Republican Attorneys General Attack Voting Rights Act in Latest Amicus Brief
WASHINGTON D.C. — Last week, Republican attorneys general from Alabama and 12 other states submitted an amicus brief further escalating Republicans’ ongoing attack on the Voting Rights Act.
The “friend-of-the-court” brief was submitted on behalf of 13 attorneys general — from Alabama, Alaska, Georgia, Idaho, Indiana, Iowa, Kansas, Mississippi, Montana, Nebraska, South Carolina, Texas and West Virginia — in a case challenging Louisiana’s congressional map.
The Republican attorneys general are supporting Louisiana’s radical and destructive legal argument that private groups and individuals do not have the right to file lawsuits under Section 2 of the Voting Rights Act. In legal terms, this is known as a private right of action. The brief reads, “Section 2 contains no express private right of action. And the VRA’s structure confirms that the provision creates no implied private right of action either.”

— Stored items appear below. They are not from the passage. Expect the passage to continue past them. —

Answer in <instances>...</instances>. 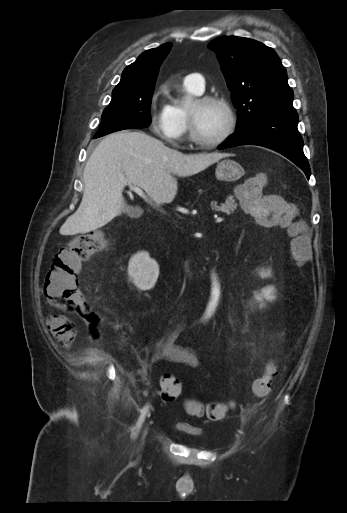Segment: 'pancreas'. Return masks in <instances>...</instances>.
<instances>
[{
  "instance_id": "1",
  "label": "pancreas",
  "mask_w": 347,
  "mask_h": 513,
  "mask_svg": "<svg viewBox=\"0 0 347 513\" xmlns=\"http://www.w3.org/2000/svg\"><path fill=\"white\" fill-rule=\"evenodd\" d=\"M212 210L216 212H223L226 215H231L234 213V210L237 208V204L233 198V196H228L224 203L218 205L216 202L211 203Z\"/></svg>"
}]
</instances>
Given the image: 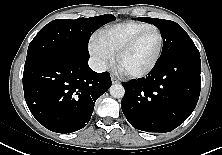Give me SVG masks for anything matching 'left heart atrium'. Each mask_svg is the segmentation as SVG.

Under this theory that Section 2 does not contain a private right of action, only the U.S. attorney general, and not groups such as the civil rights organizations who are responsible for the majority of redistricting lawsuits, would be able to file lawsuits challenging maps under Section 2. This brief was filed less than one month after the 8th U.S. Circuit Court of Appeals issued a catastrophic decision ruling that private litigants cannot bring Section 2 claims in Arkansas, Iowa, Minnesota, Missouri, Nebraska, North Dakota and South Dakota..
As the dissent in the 8th Circuit’s opinion cites from experts, “Over the past forty years, there have been at least 182 successful Section 2 cases; of those 182 cases, only 15 were brought solely by the Attorney General.”
Soon after, Louisiana Republicans asked the 5th U.S. Circuit Court of Appeals to rehear a decision that held that private parties, like organizations and voters, can bring lawsuits under Section 2 in the three states covered by the 5th Circuit: Louisiana, Mississippi and Texas.
The brief — which is filed in support of the entire 5th Circuit rehearing the case — directly cites the 8th Circuit decision stating that the 5th Circuit’s prior decision affirming a private right of action “conflicts with the Eighth Circuit’s conclusion that Section 2 did not create a private right to sue.”
If the 5th Circuit were to follow the 8th Circuit’s lead, voters in three more states would similarly be without legal recourse for maps that dilute minority voters’ voting power.
Currently, there remains established precedent for a private right of action under Section 2 of the VRA in the 5th, 6th and 11th U.S. Circuit Courts of Appeals.